Data quality control (QC) and normalisation were conducted using meffil R package. Methylation data obtained from Illumina 450k arrays was initially available for 1518 and 2217 individuals from the LBC cohort and MND cohort, respectively. Smoking phenotype information was collected from 1635 and 905 individuals from the LBC cohort and MND cohort, respectively. For the LBC cohort the following QC parameters were used:

Exclude probes with low bead numbers in high proportion of samples (proportion of samples with bead number < 3 is > 0.1);
Exclude probes with only background signal in high proportion of samples (proportion of samples with detection p-value > 0.01 is > 0.1);
Exclude SNP probes whose genotypes do not match their values on the microarray (concordance threshold = 0.95);
Exclude samples whose control probes mean value was higher than std = 5;
Exclude samples that failed a detection threshold of at least 3 beads;
the median intensity methylated vs unmethylated signal for all control probes
Exclude samples with high proportion of undetected probes (proportion of probes with detection p-value > 0.01 is > 0.1);
Exclude samples with high proportion of probes with low bead number (proportion of probes with bead number < 3 is > 0.1);
Calculate difference between median chromosome Y and chromosome X probe intensities (“XY diff”). Cutoff for sex differentiation was “XY diff” = -2. Exclude samples whose XY diff is higher than std = 5 (sex outliers);
Calculate predicted sex from “XY diff” and exclude sex mismatches;
Regress median methylated signal on median unmethylated signal and exclude samples whose median methylated signal is higher than std = 3 from the predicted values;
Exclude samples whose genotypes do not match the SNP probes on the microarray (concordance threshold = 0.8);

For the MND cohort, the QC parameters were the same, except 3) concordance threshold = 0.9 and 12) concordance threshold = 0.9. After QC, the sample size consisted of 988 and 905 individuals, for LBC and MND respectively.For normalization, plate, chip column, chip row and sex were selected as variables to test for batch effects. The number of principal components (PCs) to use to adjust the methylation levels for technical effects was estimated by 10-fold cross-validation. The residual variance after fitting n number of PCs was plotted against the number of PCs and the number of residuals decreases abruptly at 10 PCs, for both datasets. Hence, the first 10 principal components were estimated from 20,000 most variable CpGs and regressed on the selected variables to look for batch effects, before and after normalisation. The association detection p-value threshold was set to 0.01.

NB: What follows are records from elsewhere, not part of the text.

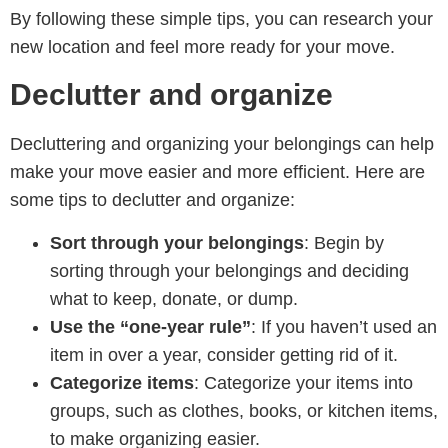
By following these simple tips, you can research your
new location and feel more ready for your move.
Declutter and organize
Decluttering and organizing your belongings can help
make your move easier and more efficient. Here are
some tips to declutter and organize:
Sort through your belongings
: Begin by
sorting through your belongings and deciding
what to keep, donate, or dump.
Use the “one-year rule”
: If you haven’t used an
item in over a year, consider getting rid of it.
Categorize items
: Categorize your items into
groups, such as clothes, books, or kitchen items,
to make organizing easier.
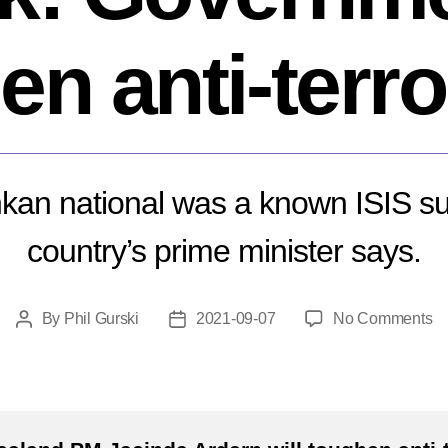
en anti-terro
kan national was a known ISIS su
country’s prime minister says.
o
By
Phil Gurski
2021-09-07
No Comments
Post
Post
N
author
date
Ze
te
at
G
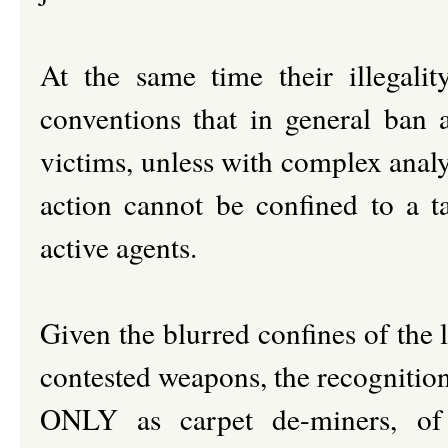
At the same time their illegali
conventions that in general ban a
victims, unless with complex analys
action cannot be confined to a ta
active agents.
Given the blurred confines of the le
contested weapons, the recognition
ONLY as carpet de-miners, of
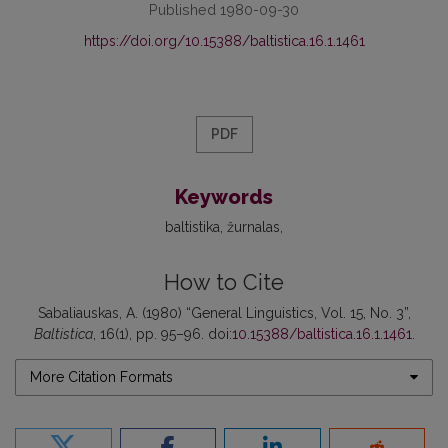
Published 1980-09-30
https://doi.org/10.15388/baltistica.16.1.1461
PDF
Keywords
baltistika
žurnalas
How to Cite
Sabaliauskas, A. (1980) “General Linguistics, Vol. 15, No. 3”,
Baltistica
, 16(1), pp. 95–96. doi:
10.15388/baltistica.16.1.1461
.
More Citation Formats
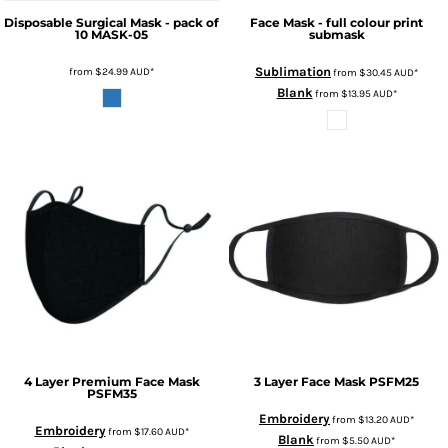
Disposable Surgical Mask - pack of
Face Mask - full colour print
10
MASK-05
submask
Sublimation
from
$24.99
AUD
*
from
$30.45
AUD
*
Blank
from
$13.95
AUD
*
4 Layer Premium Face Mask
3 Layer Face Mask
PSFM25
PSFM35
Embroidery
from
$13.20
AUD
*
Embroidery
from
$17.60
AUD
*
Blank
from
$5.50
AUD
*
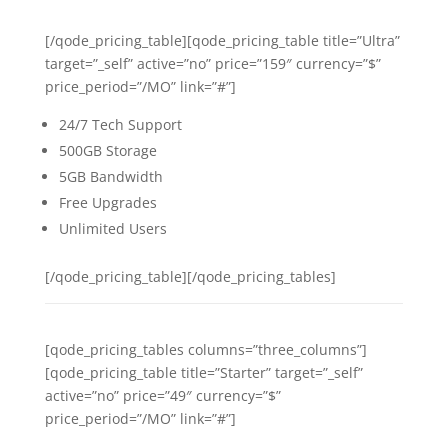
[/qode_pricing_table][qode_pricing_table title=”Ultra”
target=”_self” active=”no” price=”159″ currency=”$”
price_period=”/MO” link=”#”]
24/7 Tech Support
500GB Storage
5GB Bandwidth
Free Upgrades
Unlimited Users
[/qode_pricing_table][/qode_pricing_tables]
[qode_pricing_tables columns=”three_columns”]
[qode_pricing_table title=”Starter” target=”_self”
active=”no” price=”49″ currency=”$”
price_period=”/MO” link=”#”]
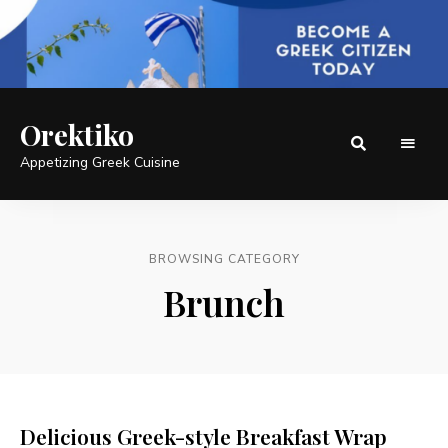
Orektiko
Appetizing Greek Cuisine
BROWSING CATEGORY
Brunch
Delicious Greek-style Breakfast Wrap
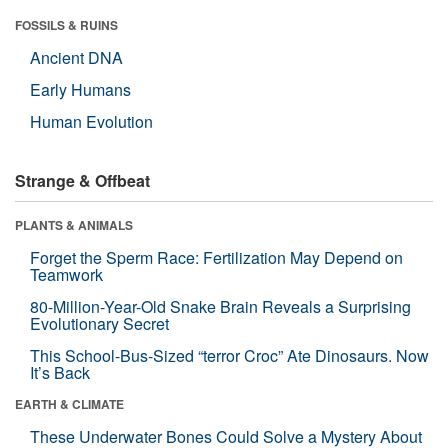
FOSSILS & RUINS
Ancient DNA
Early Humans
Human Evolution
Strange & Offbeat
PLANTS & ANIMALS
Forget the Sperm Race: Fertilization May Depend on
Teamwork
80-Million-Year-Old Snake Brain Reveals a Surprising
Evolutionary Secret
This School-Bus-Sized “terror Croc” Ate Dinosaurs. Now
It’s Back
EARTH & CLIMATE
These Underwater Bones Could Solve a Mystery About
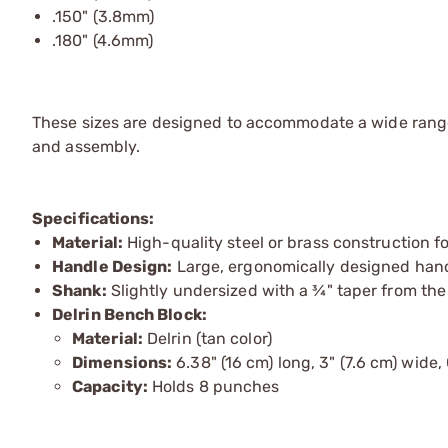
.150" (3.8mm)
.180" (4.6mm)
These sizes are designed to accommodate a wide rang
and assembly.
Specifications:
Material:
High-quality steel or brass construction fo
Handle Design:
Large, ergonomically designed handl
Shank:
Slightly undersized with a ¾" taper from the
Delrin Bench Block:
Material:
Delrin (tan color)
Dimensions:
6.38" (16 cm) long, 3" (7.6 cm) wide, 
Capacity:
Holds 8 punches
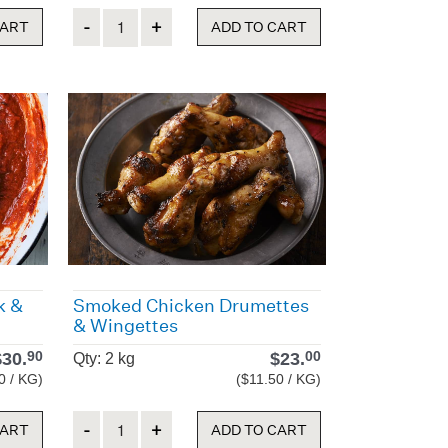
Quantity
CART
ADD TO CART
k &
Smoked Chicken Drumettes
& Wingettes
$
30.
$
23.
90
00
Qty: 2 kg
0 / KG)
($11.50 / KG)
Quantity
CART
ADD TO CART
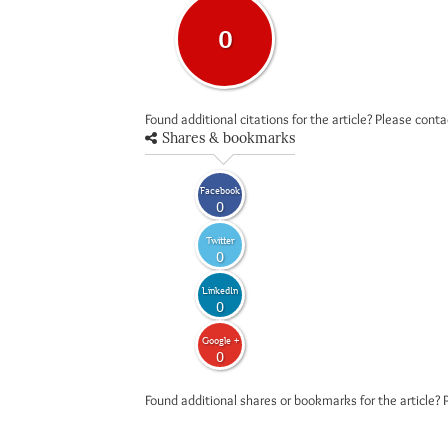
0
Found additional citations for the article? Please cont
Shares & bookmarks
Facebook
0
Twitter
0
LinkedIn
0
Google +
0
Found additional shares or bookmarks for the article? 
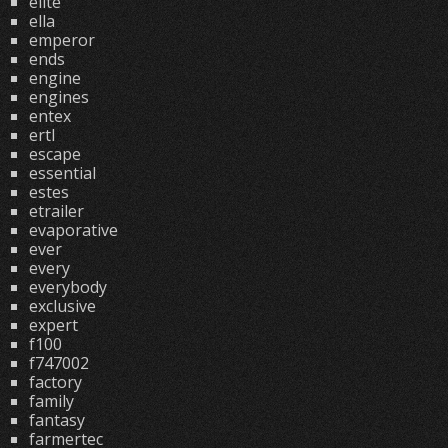
elite
ella
emperor
ends
engine
engines
entex
ertl
escape
essential
estes
etrailer
evaporative
ever
every
everybody
exclusive
expert
f100
f747002
factory
family
fantasy
farmertec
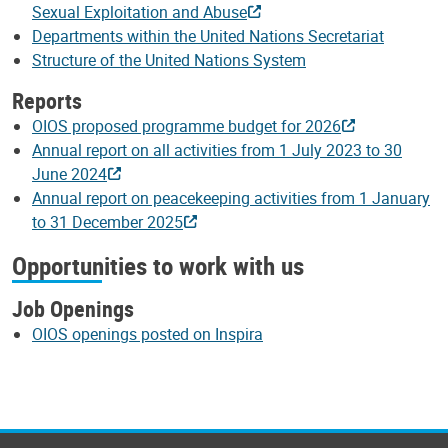
Sexual Exploitation and Abuse
Departments within the United Nations Secretariat
Structure of the United Nations System
Reports
OIOS proposed programme budget for 2026
Annual report on all activities from 1 July 2023 to 30
June 2024
Annual report on peacekeeping activities from 1 January
to 31 December 2025
Opportunities to work with us
Job Openings
OIOS openings posted on Inspira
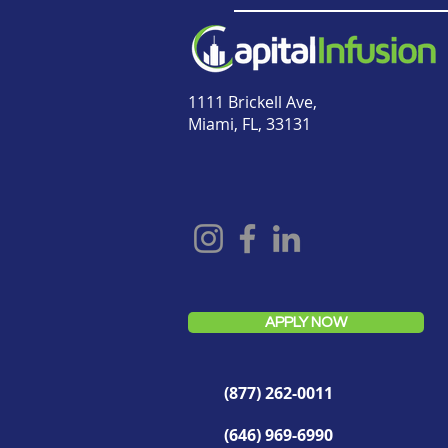
1111 Brickell Ave,
Miami, FL, 33131
APPLY NOW
(877) 262-0011
(646) 969-6990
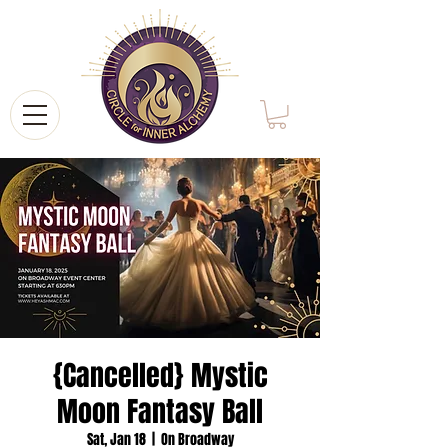
{Cancelled} Mystic
Moon Fantasy Ball
Sat, Jan 18
  |  
On Broadway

1. Similar analysis of past-smoking behavior prediction was not replicated

We first attempted to replicate Shenker et al. results, calculating smoking scores for our LBC and MND cohorts, using their reported effect sizes for four genomic loci (AHRR, 6p21, and two at 2q37), as weigths. The AUCs in the MND and LBC cohorts were 0.70 and 0.75, respectively (panel A, below). As they reported predictive accuracies of 0.82 and 0.83, in their test (n = 81) and validation (n = 180) sample sets, respectively, we were unable to replicate these results in our significantly larger samples. It is noteworthy that their validation sample was drawn from the same cohort as their discovery sample.

2. LASSO derived coefficients provide high predictive accuracy when distinguishing between Current-smokers and Former-smokers versus Non-smokers

As expected, AUCs of ROC curves were higher when distinguishing current- vs never-smokers (0.98) than between ex- vs never-smokers (0.70), depicted in panel B.
Boxplots of the distributions of MND smoking scores calculated using two sets of coefficients from multinomial LASSO (see Methods) can be found in panel C. On average, using the ex-smokers effects sizes gave higher smoking scores reflecting their higher negative values compared to current-smokers (lower absolute effect sizes). Nonetheless, the overall scoring pattern remained the same between different smoking categories with average current-smokers scores > ex-smokers > non-smokers.